Linfadenite granulomatosa em paciente renal crônica em hemodiálise e hipogamaglobulinemias: relato de caso

Granulomatous lymphadenitis in a patient on chronic hemodialysis and hypogammaglobulinemia: a case report

Cláudia Ribeiro1; Gustavo Mário Capanema Silva1; Maria Goretti Moreira Guimarães Penido2; Elisa Victória Costa Caetano3; Anderson Ferreira Leite3; Isabela Vieira Gomide3; Sílvia Corradi Faria3; Alexandre Ribas de Carvalho3; Ariel Augusto de Britto Rosa3; Milton Soares Campos Neto3

1. Nefrologista do Centro de Nefrologia da Santa Casa de Belo Horizonte, Minas Gerais. Belo Horizonte - MG, Brasil
2. Professora Adjunta do Departamento de Pediatria da Faculdade de Medicina da Universidade Federal de Minas Gerais. Belo Horizonte - MG, Brasil
3. Acadêmicos do Curso de Medicina da Faculdade de Medicina da Universidade Federal de Minas Gerais. Belo Horizonte - MG, Brasil

Endereço para correspondência

Maria Goretti M. G. Penido
Rua Tomé de Souza, 1.292/101; Funcionários
Belo Horizonte - MG, Brasil CEP: 30140-131

Recebido em: 27/08/2007
Aprovado em: 12/08/2010

Instituição: Centro de Nefrologia da Santa Casa de Belo Horizonte, Minas Gerais. Belo Horizonte - MG, Brasil.

Resumo

Imunodeficiência comum variável (IDCV) é a síndrome de imunodeficiência primária mais frequente em adultos1. É uma desordem imunológica caracterizada por defeito na síntese de anticorpos, infecções recorrentes, mais notavelmente no trato respiratório, fenômenos autoimunes e câncer2. Relata-se caso de paciente de 61 anos com história prévia de hepatite B e suspeita de tuberculose ganglionar e pleural, admitida com quadro de emagrecimento, febre, astenia, ascite e oligúria acentuada, iniciando tratamento dialítico com diagnóstico de doença renal crônica terminal secundária à nefroesclerose hipertensiva. Apresentava cirrose hepática, anemia grave não responsiva ao tratamento com eritropoetina, ascite refratária e desnutrição. A contagem de leucócitos encontrava-se dentro dos valores de referência.

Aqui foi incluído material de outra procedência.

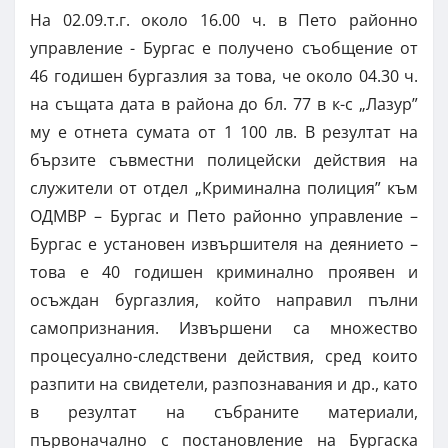
На 02.09.т.г. около 16.00 ч. в Пето районно
управление - Бургас е получено съобщение от
46 годишен бургазлия за това, че около 04.30 ч.
на същата дата в района до бл. 77 в к-с „Лазур”
му е отнета сумата от 1 100 лв. В резултат на
бързите съвместни полицейски действия на
служители от отдел „Криминална полиция” към
ОДМВР – Бургас и Пето районно управление –
Бургас е установен извършителя на деянието –
това е 40 годишен криминално проявен и
осъждан бургазлия, който направил пълни
самопризнания. Извършени са множество
процесуално-следствени действия, сред които
разпити на свидетели, разпознавания и др., като
в резултат на събраните материали,
първоначално с постановление на Бургаска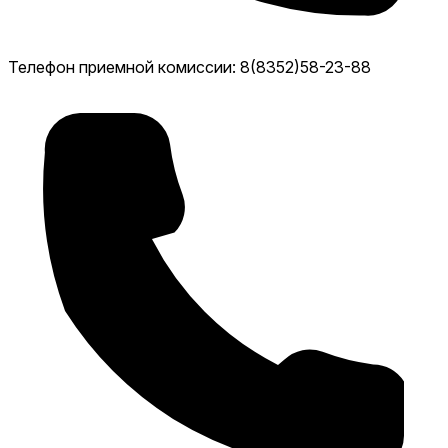
Телефон приемной комиссии: 8(8352)58-23-88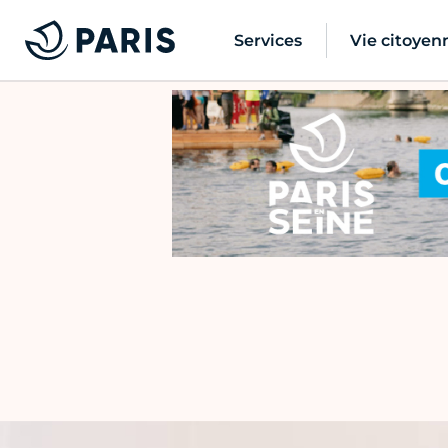
Services
Vie citoyen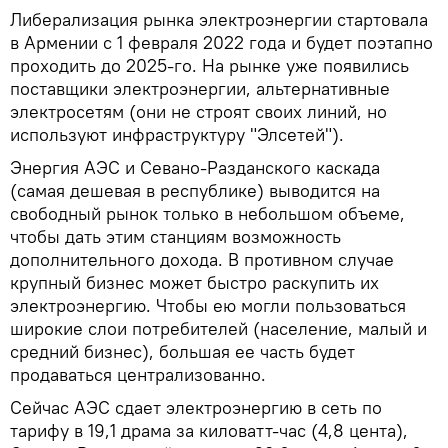
Либерализация рынка электроэнергии стартовала
в Армении с 1 февраля 2022 года и будет поэтапно
проходить до 2025-го. На рынке уже появились
поставщики электроэнергии, альтернативные
электросетям (они не строят своих линий, но
используют инфраструктуру "Элсетей").
Энергия АЭС и Севано-Разданского каскада
(самая дешевая в республике) выводится на
свободный рынок только в небольшом объеме,
чтобы дать этим станциям возможность
дополнительного дохода. В противном случае
крупный бизнес может быстро раскупить их
электроэнергию. Чтобы ею могли пользоваться
широкие слои потребителей (население, малый и
средний бизнес), большая ее часть будет
продаваться централизованно.
Сейчас АЭС сдает электроэнергию в сеть по
тарифу в 19,1 драма за киловатт-час (4,8 цента),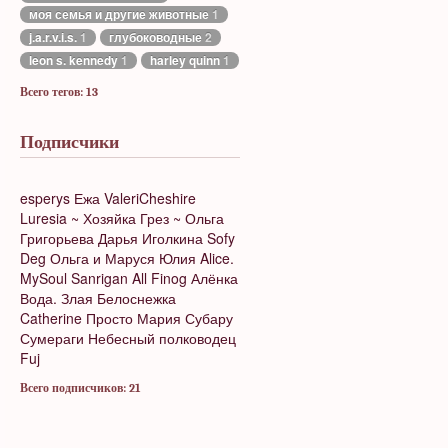
моя семья и другие животные
1
j.a.r.v.i.s.
1
глубоководные
2
leon s. kennedy
1
harley quinn
1
Всего тегов: 13
Подписчики
esperys
Ежа
ValeriCheshire
Luresia
~ Хозяйка Грез ~
Ольга
Григорьева
Дарья Иголкина
Sofy
Deg
Ольга и Маруся
Юлия
Alice.
MySoul
Sanrigan
All Finog
Алёнка
Вода.
Злая Белоснежка
Catherine
Просто Мария
Субару
Сумераги
Небесный полководец
Fuj
Всего подписчиков: 21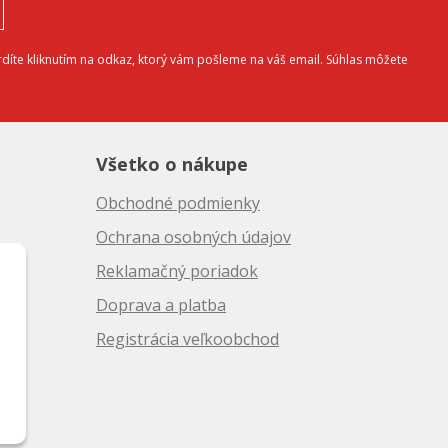
díte kliknutím na odkaz, ktorý vám pošleme na váš email. Súhlas môžete
Všetko o nákupe
Obchodné podmienky
Ochrana osobných údajov
Reklamačný poriadok
Doprava a platba
10
Registrácia veľkoobchod
50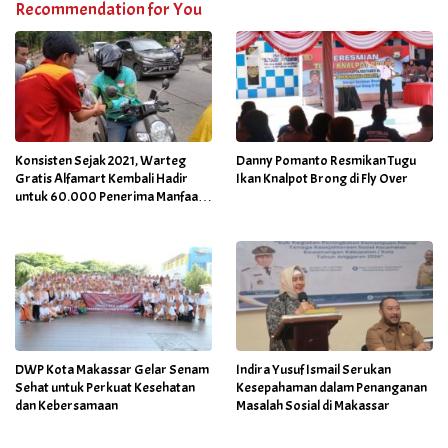
Recommendation for You
Konsisten Sejak 2021, Warteg
Danny Pomanto Resmikan Tugu
Gratis Alfamart Kembali Hadir
Ikan Knalpot Brong di Fly Over
untuk 60.000 Penerima Manfaat
Salah Satunya di Kab Gowa
DWP Kota Makassar Gelar Senam
Indira Yusuf Ismail Serukan
Sehat untuk Perkuat Kesehatan
Kesepahaman dalam Penanganan
dan Kebersamaan
Masalah Sosial di Makassar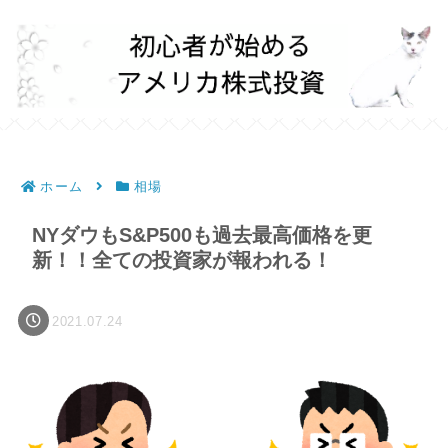
ホーム
相場
NYダウもS&P500も過去最高価格を更
新！！全ての投資家が報われる！
2021.07.24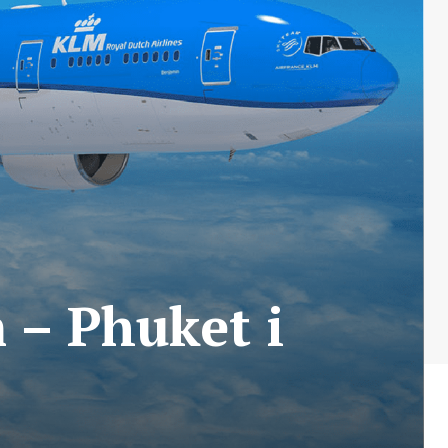
 – Phuket i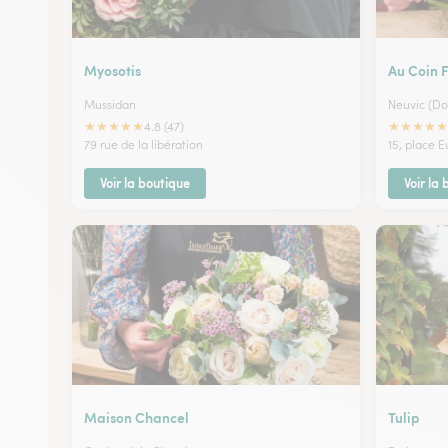
Myosotis
Au Coin F
Mussidan
Neuvic (D
★
★
★
★
★
★
★
★
★
★
4.8 (47)
79 rue de la libération
15, place 
Voir la boutique
Voir la
Maison Chancel
Tulip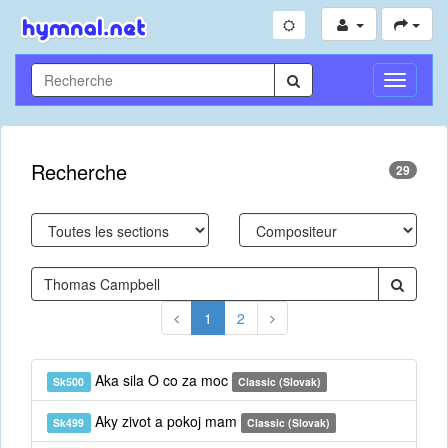
Toggle
Navigati
Recherche
29
1
2
Aka sila O co za moc
Sk500
Classic (Slovak)
Aky zivot a pokoj mam
Sk499
Classic (Slovak)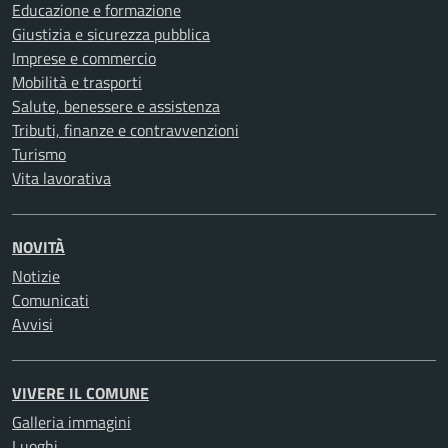
Educazione e formazione
Giustizia e sicurezza pubblica
Imprese e commercio
Mobilità e trasporti
Salute, benessere e assistenza
Tributi, finanze e contravvenzioni
Turismo
Vita lavorativa
NOVITÀ
Notizie
Comunicati
Avvisi
VIVERE IL COMUNE
Galleria immagini
Luoghi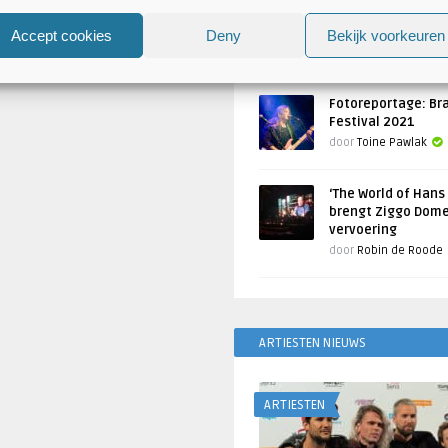
Atlantis en Xandria in De 
Utrecht
Accept cookies
Deny
Bekijk voorkeuren
Geschreven door
Toine Pawlak
Fotoreportage: Br
Festival 2021
door
Toine Pawlak
‘The World of Hans
brengt Ziggo Dome
vervoering
door
Robin de Roode
ARTIESTEN NIEUWS
ARTIESTEN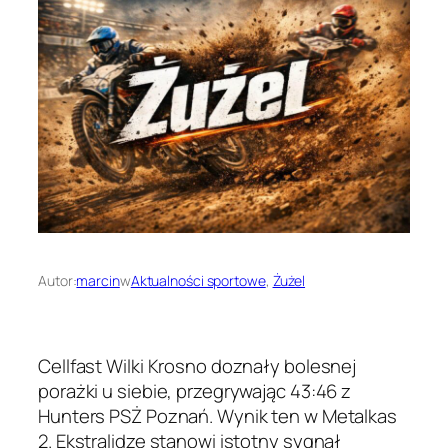
Autor:
marcin
w
Aktualności sportowe
, 
Żużel
Cellfast Wilki Krosno doznały bolesnej
porażki u siebie, przegrywając 43:46 z
Hunters PSŻ Poznań. Wynik ten w Metalkas
2. Ekstralidze stanowi istotny sygnał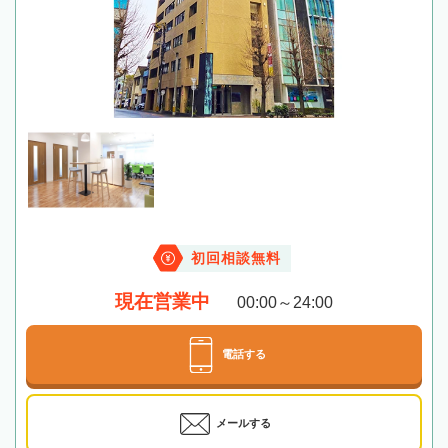
初回相談無料
現在営業中
00:00～24:00
電話する
メールする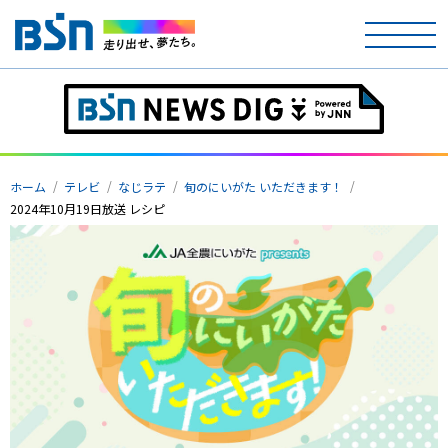
ホーム
ホーム
テレビ
なじラテ
旬のにいがた いただきます！
テレビ
2024年10月19日放送 レシピ
ラジオ
アナウンサー
イベント
ニュース
天気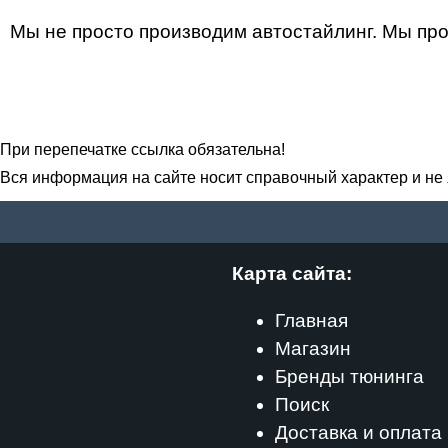
Мы не просто производим автостайлинг. Мы про
При перепечатке ссылка обязательна!
Вся информация на сайте носит справочный характер и не
Карта сайта:
Главная
Магазин
Бренды тюнинга
Поиск
Доставка и оплата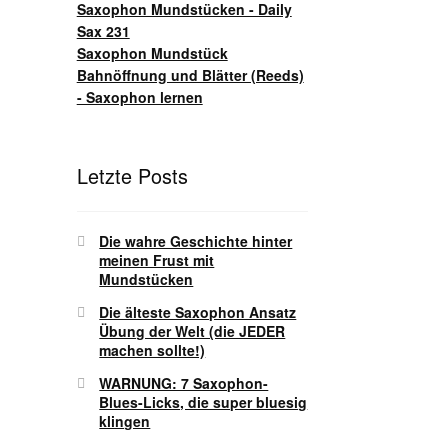
Saxophon Mundstücken - Daily
Sax 231
Saxophon Mundstück
Bahnöffnung und Blätter (Reeds)
- Saxophon lernen
Letzte Posts
Die wahre Geschichte hinter
meinen Frust mit
Mundstücken
Die älteste Saxophon Ansatz
Übung der Welt (die JEDER
machen sollte!)
WARNUNG: 7 Saxophon-
Blues-Licks, die super bluesig
klingen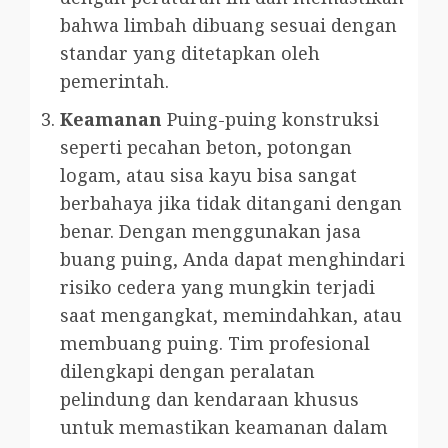
bahwa limbah dibuang sesuai dengan
standar yang ditetapkan oleh
pemerintah.
Keamanan
Puing-puing konstruksi
seperti pecahan beton, potongan
logam, atau sisa kayu bisa sangat
berbahaya jika tidak ditangani dengan
benar. Dengan menggunakan jasa
buang puing, Anda dapat menghindari
risiko cedera yang mungkin terjadi
saat mengangkat, memindahkan, atau
membuang puing. Tim profesional
dilengkapi dengan peralatan
pelindung dan kendaraan khusus
untuk memastikan keamanan dalam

Ao longo do tratamento dialítico, apresentou linfadenomegalia cervical, supraclavicular e axilar direita, com linfonodos móveis, fibroelásticos, doloridos e alguns supurativos. Biopsia excisional de lesão cutânea cervical demonstrou dermoepidermite, fistulizada com granuloma e necrose de etiologia indeterminada, com PPD não reator (< 1 mm) e pesquisa de fungos e BAAR negativa. Ainda apresentou infecções recorrentes de cateter duplo lúmen para hemodiálise e artrite séptica, tendo seu quadro clínico agravado e evoluindo para óbito por choque séptico. Durante a maior parte da evolução do quadro, o diagnóstico mais provável assumido foi de tuberculose. A imunodeficiência comum variável foi diagnóstico questionado apenas após a morte da paciente. É muito importante que se pense em diversas afecções frente a quadros clínicos com tantos sinais e de etiologia indeterminada, como o da paciente, para que não se incorra num tratamento ineficiente e errôneo.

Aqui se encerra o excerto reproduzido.